------ EXTRACTED INFORMATION

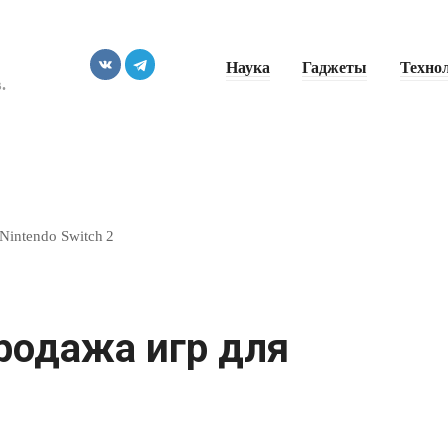
Наука
Гаджеты
Техно
.
Nintendo Switch 2
родажа игр для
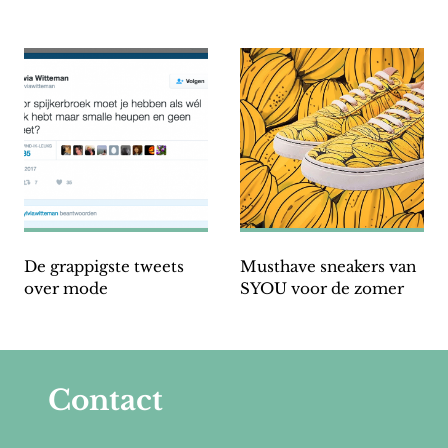
De grappigste tweets
Musthave sneakers van
over mode
SYOU voor de zomer
Contact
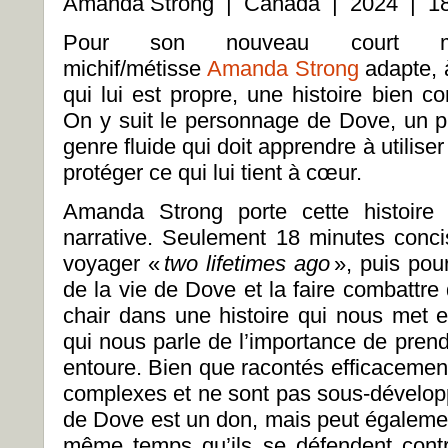
Amanda Strong | Canada | 2024 | 18
Pour son nouveau court métr
michif/métisse
Amanda Strong
adapte, à
qui lui est propre, une histoire bien
On y suit le personnage de Dove, un p
genre fluide qui doit apprendre à utilise
protéger ce qui lui tient à cœur.
Amanda Strong porte cette histoire 
narrative. Seulement 18 minutes concis
voyager «
two lifetimes ago
», puis pou
de la vie de Dove et la faire combattr
chair dans une histoire qui nous met e
qui nous parle de l’importance de prend
entoure. Bien que racontés efficacement
complexes et ne sont pas sous-dévelop
de Dove est un don, mais peut égalemen
même temps qu’ils se défendent contr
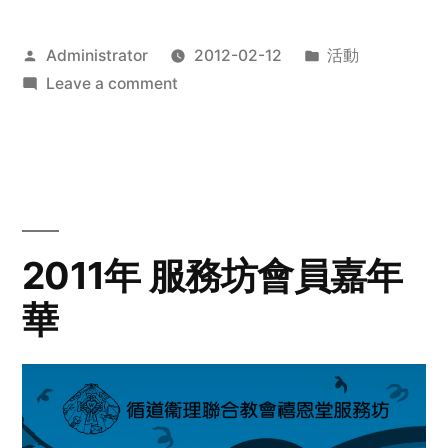
Posted
Posted
Administrator
2012-02-12
活動
by
on
in
Leave a comment
2012
步
行
籌
款
愛
2011年 服務坊會員嘉年
心
華
齊
展
步
關
懷
與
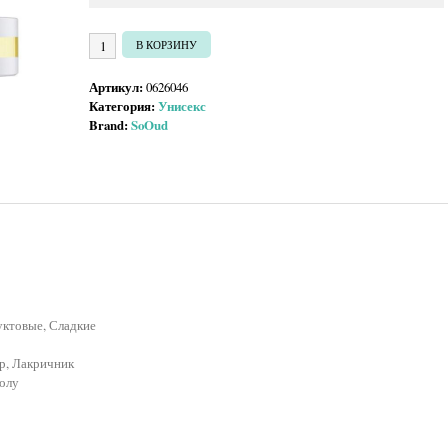
Количество товара SoOud Hajj
В КОРЗИНУ
Артикул:
0626046
Категория:
Унисекс
Brand:
SoOud
ктовые, Сладкие
р, Лакричник
Толу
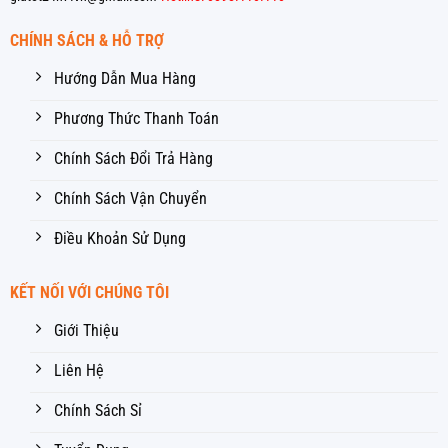
CHÍNH SÁCH & HỖ TRỢ
Hướng Dẫn Mua Hàng
Phương Thức Thanh Toán
Chính Sách Đổi Trả Hàng
Chính Sách Vận Chuyển
Điều Khoản Sử Dụng
KẾT NỐI VỚI CHÚNG TÔI
Giới Thiệu
Liên Hệ
Chính Sách Sỉ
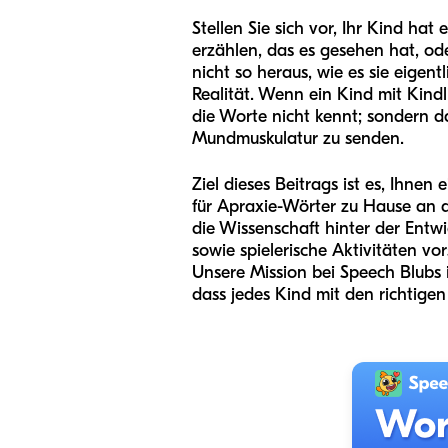
Stellen Sie sich vor, Ihr Kind ha
erzählen, das es gesehen hat, o
nicht so heraus, wie es sie eigentl
Realität. Wenn ein Kind mit Kindl
die Worte nicht kennt; sondern da
Mundmuskulatur zu senden.
Ziel dieses Beitrags ist es, Ihn
für Apraxie-Wörter zu Hause an d
die Wissenschaft hinter der Entw
sowie spielerische Aktivitäten vo
Unsere Mission bei Speech Blubs 
dass jedes Kind mit den richtige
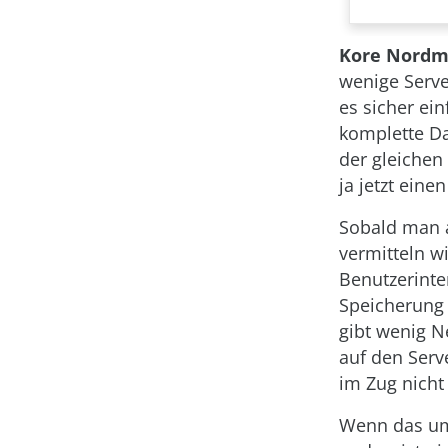
Kore Nordm
wenige Serve
es sicher ei
komplette Da
der gleichen
ja jetzt eine
Sobald man a
vermitteln wi
Benutzerinte
Speicherung 
gibt wenig N
auf den Serv
im Zug nicht
Wenn das umg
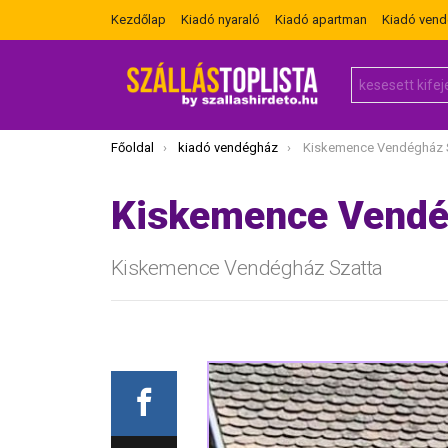
Kezdőlap
Kiadó nyaraló
Kiadó apartman
Kiadó ven
Search
for:
Itt vagy most:
Főoldal
kiadó vendégház
Kiskemence Vendégház 
Kiskemence Vendé
Kiskemence Vendégház Szatta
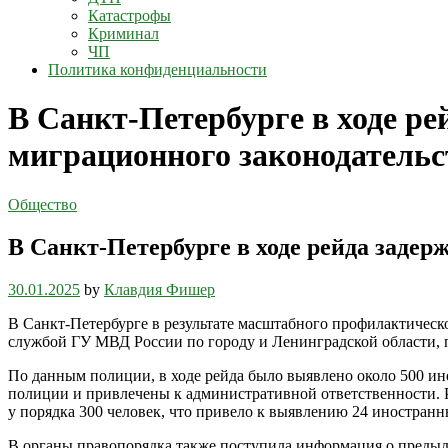
Катастрофы
Криминал
ЧП
Политика конфиденциальности
В Санкт-Петербурге в ходе ре
миграционного законодательс
Общество
В Санкт-Петербурге в ходе рейда задер
30.01.2025
by
Клавдия Фишер
В Санкт-Петербурге в результате масштабного профилактическ
службой ГУ МВД России по городу и Ленинградской области, 
По данным полиции, в ходе рейда было выявлено около 500 ин
полиции и привлечены к административной ответственности. 
у порядка 300 человек, что привело к выявлению 24 иностран
В органы правопорядка также поступила информация о предыд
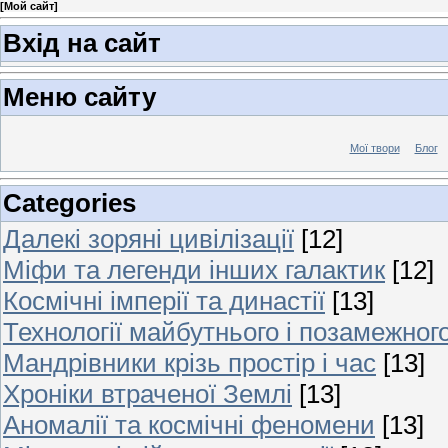
[
Мой сайт
]
Вхід на сайт
Меню сайту
Мої твори
Блог
Categories
Далекі зоряні цивілізації
[12]
Міфи та легенди інших галактик
[12]
Космічні імперії та династії
[13]
Технології майбутнього і позамежног
Мандрівники крізь простір і час
[13]
Хроніки втраченої Землі
[13]
Аномалії та космічні феномени
[13]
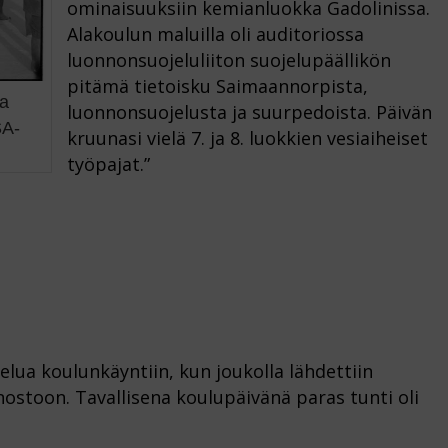
ominaisuuksiin kemianluokka Gadolinissa.
Alakoulun maluilla oli auditoriossa
luonnonsuojeluliiton suojelupäällikön
pitämä tietoisku Saimaannorpista,
ta
luonnonsuojelusta ja suurpedoista. Päivän
SA-
kruunasi vielä 7. ja 8. luokkien vesiaiheiset
työpajat.”
elua koulunkäyntiin, kun joukolla lähdettiin
nostoon. Tavallisena koulupäivänä paras tunti oli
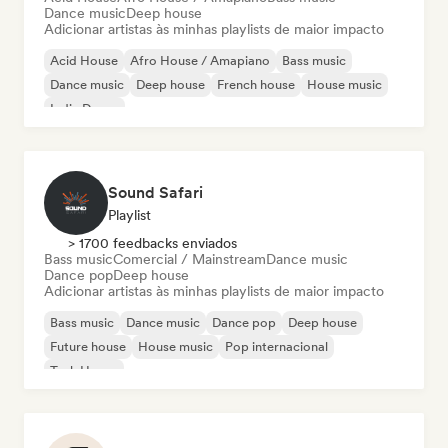
Dance music
Deep house
Adicionar artistas às minhas playlists de maior impacto
Acid House
Afro House / Amapiano
Bass music
Dance music
Deep house
French house
House music
Indie Dance
Sound Safari
Playlist
> 1700 feedbacks enviados
Bass music
Comercial / Mainstream
Dance music
Dance pop
Deep house
Adicionar artistas às minhas playlists de maior impacto
Bass music
Dance music
Dance pop
Deep house
Future house
House music
Pop internacional
Tech House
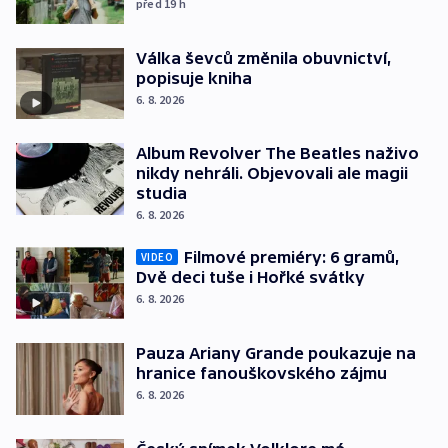
před 19
h
Válka ševců změnila obuvnictví,
popisuje kniha
6. 8. 2026
Album Revolver The Beatles naživo
nikdy nehráli. Objevovali ale magii
studia
6. 8. 2026
Filmové premiéry: 6 gramů,
VIDEO
Dvě deci tuše i Hořké svátky
6. 8. 2026
Pauza Ariany Grande poukazuje na
hranice fanouškovského zájmu
6. 8. 2026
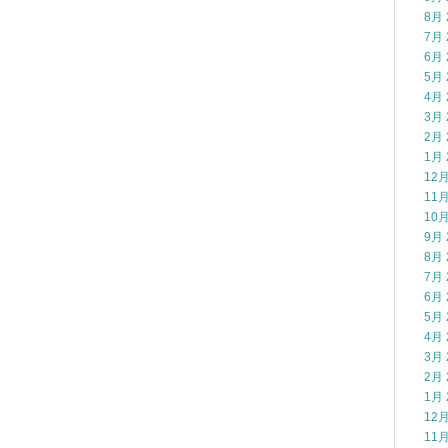
8月 
7月 
6月 
5月 
4月 
3月 
2月 
1月 
12月
11月
10月
9月 
8月 
7月 
6月 
5月 
4月 
3月 
2月 
1月 
12月
11月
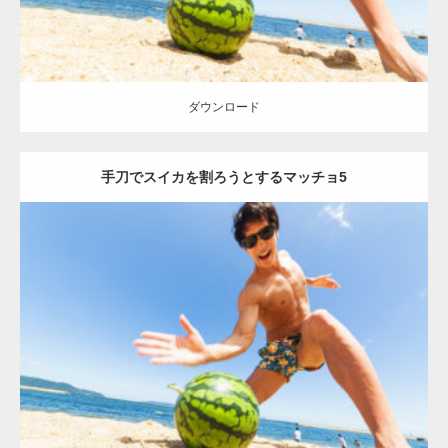
ダウンロード
手刀でスイカを割ろうとするマッチョ5
Update:
2021.07.8
Category:
海のマッチョ
オレンジの人
AKIHITO(細マッチョ)
腹筋
手
刀マッチョ
ダウンロード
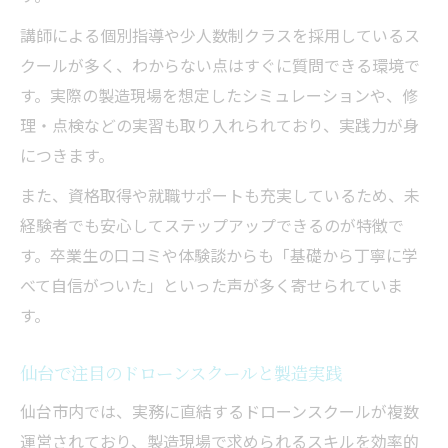
ドローンスクール選びは製造職転職のカギ
講師による個別指導や少人数制クラスを採用しているス
信頼できるドローンスクールの見極め方
クールが多く、わからない点はすぐに質問できる環境で
ドローンスクール卒業生の評価ポイント
す。実際の製造現場を想定したシミュレーションや、修
安定したキャリアを叶える製造職へのステップ
理・点検などの実習も取り入れられており、実践力が身
ドローンスクールでキャリアアップを目指
につきます。
す方法
また、資格取得や就職サポートも充実しているため、未
製造職定着に役立つドローンスクール活用
経験者でも安心してステップアップできるのが特徴で
術
す。卒業生の口コミや体験談からも「基礎から丁寧に学
ドローンスクール卒業が安定職の第一歩
べて自信がついた」といった声が多く寄せられていま
キャリア形成に生きるドローンスクール学
す。
習
製造職で活躍するためのドローンスクール
仙台で注目のドローンスクールと製造実践
戦略
仙台市内では、実務に直結するドローンスクールが複数
ドローン国家資格取得と製造分野での活用法
運営されており、製造現場で求められるスキルを効率的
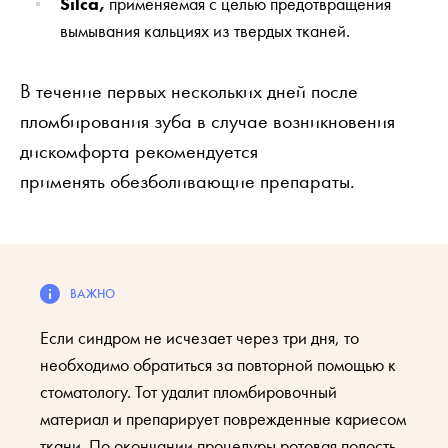
Silca,
применяемая с целью предотвращения
вымывания кальциях из твердых тканей.
В течение первых нескольких дней после
пломбирования зуба в случае возникновения
дискомфорта рекомендуется
применять обезболивающие препараты.
Если синдром не исчезает через три дня, то
необходимо обратиться за повторной помощью к
стоматологу. Тот удалит пломбировочный
материал и препарирует поврежденные кариесом
ткани. По окончании процедуры ротовая полость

------------

◆ WHAT THIS TASK INVOLVES: Where in the records does the word "Dove" appear? Copy each line that holds it.

◆ OUTPUT:
On y suit le personnage de Dove, un p
de la vie de Dove et la faire combattr
de Dove est un don, mais peut égalemen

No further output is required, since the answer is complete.